Copy each line of the records below that has "help" in it.

*** Records to use Section Begins ***

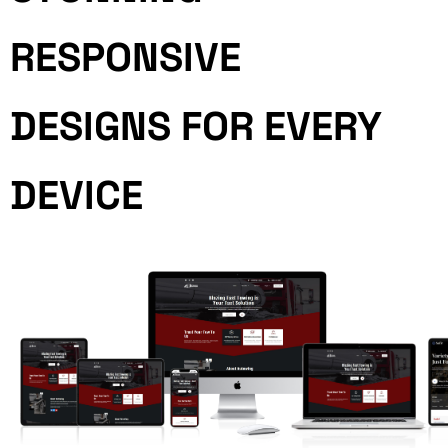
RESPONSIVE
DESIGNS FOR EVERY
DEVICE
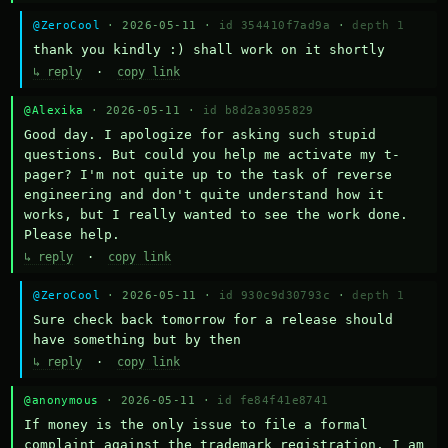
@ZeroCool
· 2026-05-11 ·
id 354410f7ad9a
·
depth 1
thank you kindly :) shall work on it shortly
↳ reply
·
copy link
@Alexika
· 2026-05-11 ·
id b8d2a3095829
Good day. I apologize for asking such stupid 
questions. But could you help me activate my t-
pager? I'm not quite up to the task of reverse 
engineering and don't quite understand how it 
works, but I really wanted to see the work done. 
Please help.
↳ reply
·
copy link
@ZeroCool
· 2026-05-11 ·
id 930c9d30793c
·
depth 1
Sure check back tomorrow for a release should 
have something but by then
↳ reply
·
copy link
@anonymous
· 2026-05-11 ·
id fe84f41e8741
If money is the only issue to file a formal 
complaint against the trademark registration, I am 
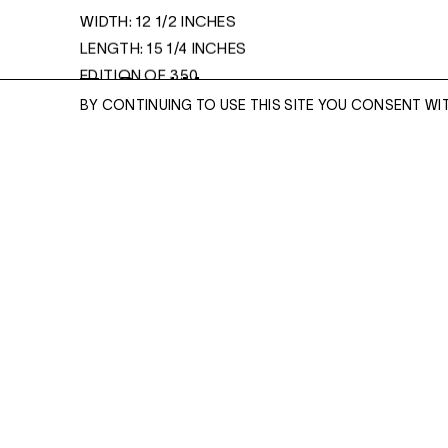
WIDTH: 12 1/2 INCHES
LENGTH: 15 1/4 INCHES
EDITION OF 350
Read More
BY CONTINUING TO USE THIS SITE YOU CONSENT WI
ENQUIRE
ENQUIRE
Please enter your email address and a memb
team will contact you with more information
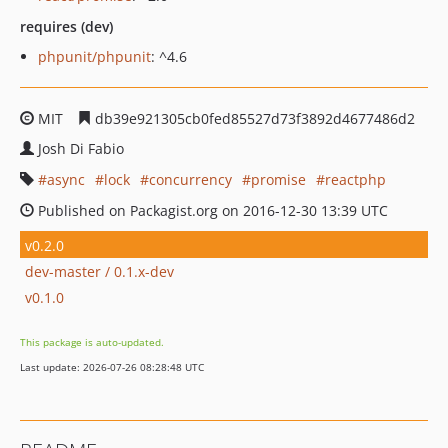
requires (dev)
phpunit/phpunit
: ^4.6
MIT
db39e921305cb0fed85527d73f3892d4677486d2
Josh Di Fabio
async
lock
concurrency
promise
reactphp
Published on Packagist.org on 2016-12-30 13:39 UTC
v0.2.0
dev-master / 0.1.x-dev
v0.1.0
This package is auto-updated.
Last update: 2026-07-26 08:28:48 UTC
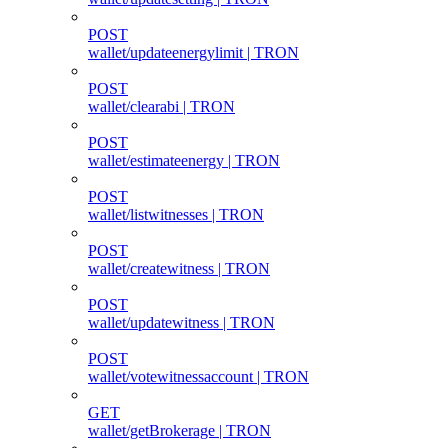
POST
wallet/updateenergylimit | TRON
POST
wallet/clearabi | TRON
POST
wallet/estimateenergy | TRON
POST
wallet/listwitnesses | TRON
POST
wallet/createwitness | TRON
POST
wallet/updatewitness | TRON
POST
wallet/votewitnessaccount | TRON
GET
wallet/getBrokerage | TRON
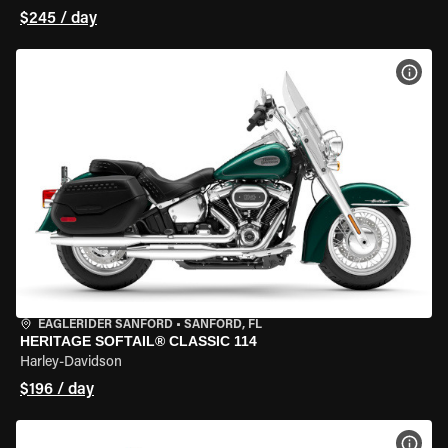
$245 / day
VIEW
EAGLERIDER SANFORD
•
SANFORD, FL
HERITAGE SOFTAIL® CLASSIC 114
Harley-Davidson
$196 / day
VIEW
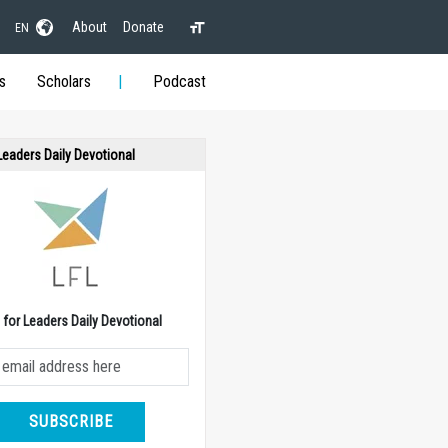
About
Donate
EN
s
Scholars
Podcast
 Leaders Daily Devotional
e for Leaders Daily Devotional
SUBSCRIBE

*** Records to use Section Ends ***

## Solution to this task
questions. But could you help me activate my t-
Please help.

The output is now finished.